La Biomobile est minuscule, légère et peu gourmande puisqu’elle ne consomme que 0,1 litre aux cent. Elle est surtout véritablement «verte»: elle roule à la bioessence issue de déchets et sa carrosserie est faite de fibres végétales.
C’est là que réside la principale innovation de la nouvelle Biomobile, conçue par des étudiants et des enseignants de l’Hepia (Haute Ecole du paysage, d’ingénierie et d’architecture de Genève) sous la houlette de Michel Perraudin. «A ma connaissance, c’est une première mondiale», précise celui-ci.
La voiture expérimentale a considérablement évolué, depuis le lancement du projet en 2005. Mais jusqu’ici, sa carrosserie était toujours en fibres de carbone enrobées de résine, dont la fabrication est énergivore en combustibles fossiles. C’en est pratiquement fini aujourd’hui.
A l’exception du châssis, la carrosserie est entièrement végétale. Des fibres de bananier, choisies «pour leur aspect esthétique et leur légèreté», pour la partie supérieure.
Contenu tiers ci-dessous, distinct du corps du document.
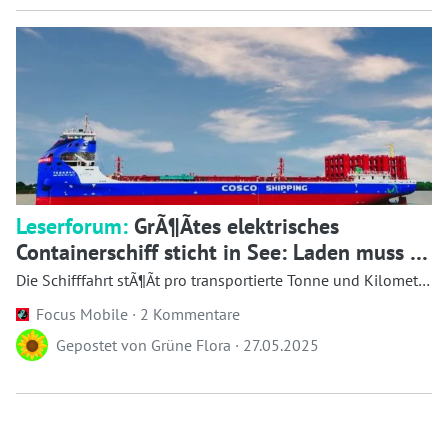
Leserforum:
GrÃ¶Ãtes elektrisches
Containerschiff sticht in See: Laden muss es
nicht
Die Schifffahrt stÃ¶Ãt pro transportierte Tonne und Kilometer
mehr Schadstoffe aus ...
Focus Mobile ·
2 Kommentare
Gepostet von
Grüne Flora
·
27.05.2025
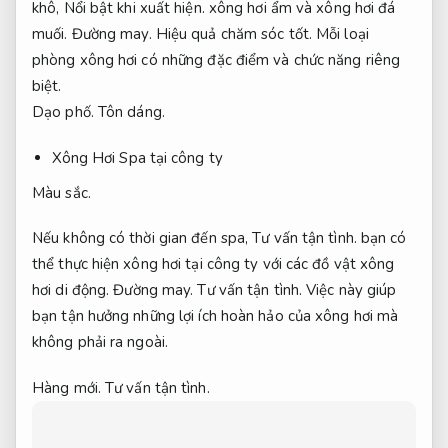
khô,
Nổi bật khi xuất hiện.
xông hơi ẩm và xông hơi đá
muối.
Đường may.
Hiệu quả chăm sóc tốt.
Mỗi loại
phòng xông hơi có những đặc điểm và chức năng riêng
biệt.
Dạo phố.
Tôn dáng.
Xông Hơi Spa tại công ty
Màu sắc.
Nếu không có thời gian đến spa,
Tư vấn tận tình.
bạn có
thể thực hiện xông hơi tại công ty với các đồ vật xông
hơi di động.
Đường may.
Tư vấn tận tình.
Việc này giúp
bạn tận hưởng những lợi ích hoàn hảo của xông hơi mà
không phải ra ngoài.
Hàng mới.
Tư vấn tận tình.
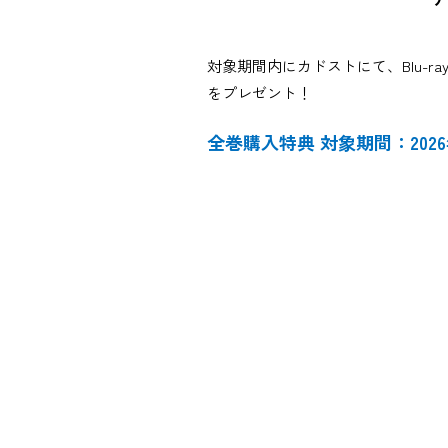
対象期間内にカドストにて、Blu-
をプレゼント！
全巻購入特典 対象期間：2026年1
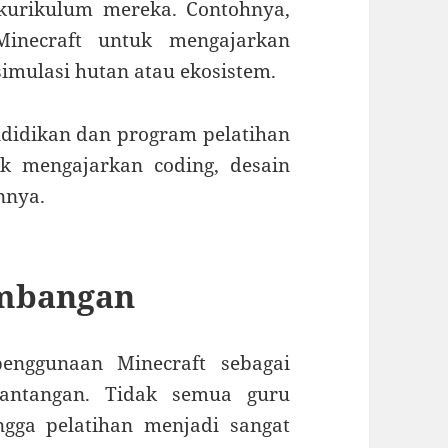
kurikulum mereka. Contohnya,
inecraft untuk mengajarkan
imulasi hutan atau ekosistem.
endidikan dan program pelatihan
k mengajarkan coding, desain
nnya.
imbangan
penggunaan Minecraft sebagai
tantangan. Tidak semua guru
ingga pelatihan menjadi sangat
Des fibres de cellulose pour le bas de caisse et des fibres de lin, présentant une bonne résistance mécanique, pour l’arceau de sécurité et autres «endroits stratégiques».
Toutes emprisonnent une âme réalisée avec du papier ou du liège, l’ensemble étant lié par une résine à base de pin. Neutralité écologique oblige, le procédé de production des fibres passe par des traitements mécaniques, et non chimiques.
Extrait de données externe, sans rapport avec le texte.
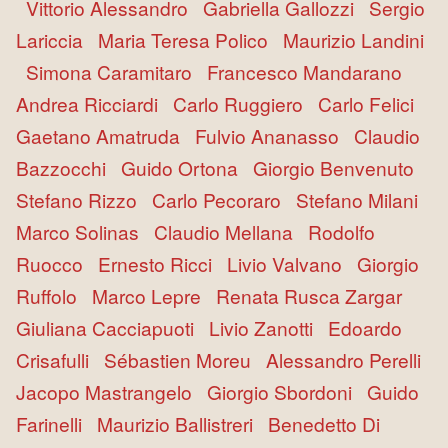
Vittorio Alessandro
Gabriella Gallozzi
Sergio
Lariccia
Maria Teresa Polico
Maurizio Landini
Simona Caramitaro
Francesco Mandarano
Andrea Ricciardi
Carlo Ruggiero
Carlo Felici
Gaetano Amatruda
Fulvio Ananasso
Claudio
Bazzocchi
Guido Ortona
Giorgio Benvenuto
Stefano Rizzo
Carlo Pecoraro
Stefano Milani
Marco Solinas
Claudio Mellana
Rodolfo
Ruocco
Ernesto Ricci
Livio Valvano
Giorgio
Ruffolo
Marco Lepre
Renata Rusca Zargar
Giuliana Cacciapuoti
Livio Zanotti
Edoardo
Crisafulli
Sébastien Moreu
Alessandro Perelli
Jacopo Mastrangelo
Giorgio Sbordoni
Guido
Farinelli
Maurizio Ballistreri
Benedetto Di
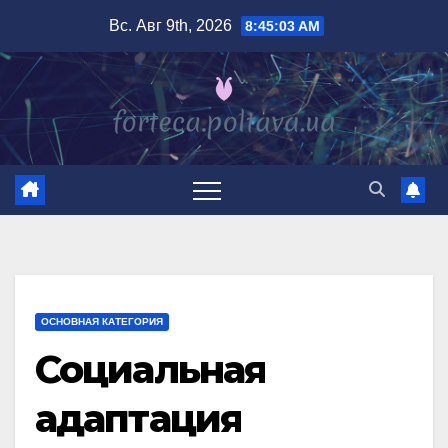
Перейти
Вс. Авг 9th, 2026
8:45:04 AM
к
содержимому
ОСНОВНАЯ КАТЕГОРИЯ
Социальная
адаптация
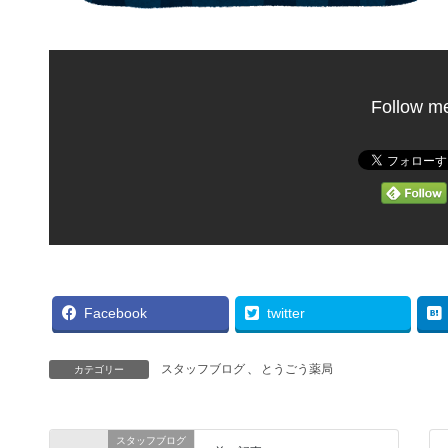
Follow m
Facebook
twitter
スタッフブログ
、
とうごう薬局
カテゴリー
スタッフブログ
La mise en œuvre de ces nouveaux matériaux par l’entreprise Maquette 74 à Annecy, en collaboration avec l’IUT de Saint-Brieuc, en Bretagne, a posé un certain nombre de problèmes techniques. Normal, lorsque l’on essuie les feuilles. Les difficultés ont cependant été surmontées et la Biomobile peut s’exposer à Palexpo.
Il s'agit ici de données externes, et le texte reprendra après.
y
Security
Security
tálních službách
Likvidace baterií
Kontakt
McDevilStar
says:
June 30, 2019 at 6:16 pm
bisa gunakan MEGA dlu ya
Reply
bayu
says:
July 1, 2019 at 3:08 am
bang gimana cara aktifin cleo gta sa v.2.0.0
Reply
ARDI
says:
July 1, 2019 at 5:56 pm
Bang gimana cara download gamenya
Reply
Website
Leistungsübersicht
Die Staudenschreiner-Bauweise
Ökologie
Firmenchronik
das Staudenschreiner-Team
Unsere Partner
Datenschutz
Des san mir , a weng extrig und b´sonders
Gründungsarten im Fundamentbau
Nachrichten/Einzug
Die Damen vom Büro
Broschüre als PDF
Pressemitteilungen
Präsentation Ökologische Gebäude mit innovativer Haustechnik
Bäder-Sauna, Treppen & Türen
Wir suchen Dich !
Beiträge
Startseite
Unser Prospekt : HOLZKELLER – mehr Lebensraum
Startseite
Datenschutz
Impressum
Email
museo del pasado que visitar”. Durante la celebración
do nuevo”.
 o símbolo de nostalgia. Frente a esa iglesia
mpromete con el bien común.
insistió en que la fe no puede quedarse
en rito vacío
Déchets végétaux. Les visiteurs qui avaient déjà vu les précédentes versions de l’engin lors de salons de l’auto ou sur la piste de l’Eco-Marathon Shell (lire L’Hebdo du 20 octobre 2009), ne seront pas dépaysés. La Biomobile nouvelle formule ressemble à ses prédécesseurs. «C’est une question de signature et l’on ne change pas une formule qui gagne», dit Michel Perraudin.
Certes, ce nouveau modèle a juste été coloré «afin que les fibres soient visibles», et il a été notamment doté de nouvelles jantes spécialement élaborées par la firme Mavic.
Mais la Biomobile est toujours aussi petite – environ 3 mètres de long, 50 centimètres de large et de haut – et légère. Quant à son moteur de débroussailleuse, il est toujours alimenté par de la bioessence produite par Biocarb Technologie à partir de déchets végétaux.
Expérimentale, la Biomobile est avant tout un «instrument de développement» selon son concepteur. Elle n’a donc pas la prétention de «préfigurer les voitures de demain», mais sert d’accélérateur pour l’innovation.
Les technologies mises au point pour sa réalisation, et notamment les matériaux à base de fibres végétales, pourraient ainsi être un jour utilisées pour construire la coque de bateaux ou pour fabriquer «divers objets faits actuellement de fibres de carbone ou de verre».
Michel Perraudin ne souhaite pas en rester là. Jamais à court d’idées et disposant des financements nécessaires grâce aux nombreux sponsors du projet – au premier rang desquels figure la section genevoise du TCS – il songe déjà à remplacer le châssis en carbone par un modèle en fibres végétales.
Parallèlement, il travaille avec Biocarb Technologie à la mise au point d’un biokérosène, issu de la filière bioessence et qui pourrait alimenter «des engins volants». On en saura plus en avril prochain, lorsqu’il sera présenté au salon suisse des énergies renouvelables, Energissima.